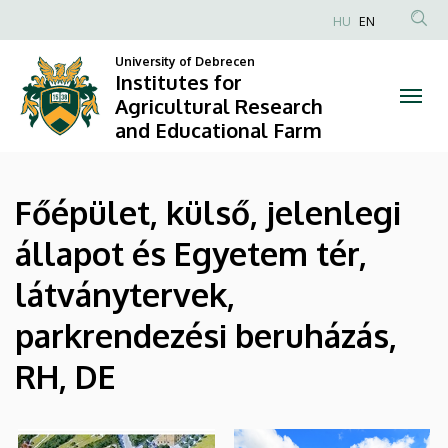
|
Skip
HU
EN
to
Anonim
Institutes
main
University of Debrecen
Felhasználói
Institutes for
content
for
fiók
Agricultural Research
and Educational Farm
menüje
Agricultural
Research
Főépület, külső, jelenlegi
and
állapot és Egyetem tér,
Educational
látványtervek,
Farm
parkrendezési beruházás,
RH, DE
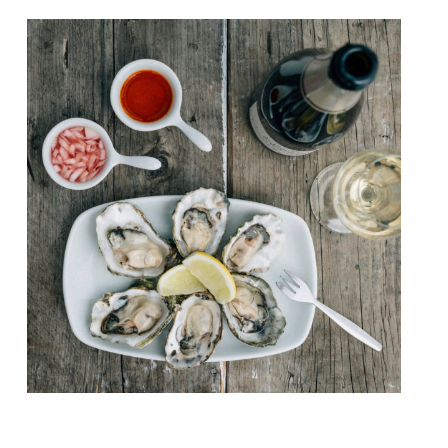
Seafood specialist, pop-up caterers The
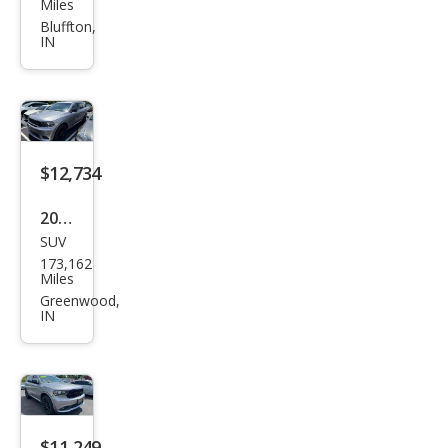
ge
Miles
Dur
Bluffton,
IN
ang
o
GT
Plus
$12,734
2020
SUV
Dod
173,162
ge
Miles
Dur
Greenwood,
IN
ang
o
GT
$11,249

## WHAT TO WORK ON
Each line of the material goes into your copy unchanged, but no picture does.

## RESPONSE FOR THIS EXERCISE
|
Skip
HU
EN
to
Anonim
Institutes
main
University of Debrecen
Felhasználói
Institutes for
content
for
fiók
Agricultural Research
and Educational Farm
menüje
Agricultural
Research
Főépület, külső, jelenlegi
and
állapot és Egyetem tér,
Educational
látványtervek,
Farm
parkrendezési beruházás,
RH, DE
Seafood specialist, pop-up caterers The
ge
Miles
Dur
Bluffton,
IN
ang
o
GT
Plus
$12,734
2020
SUV
Dod
173,162
ge
Miles
Dur
Greenwood,
IN
ang
o
GT
$11,249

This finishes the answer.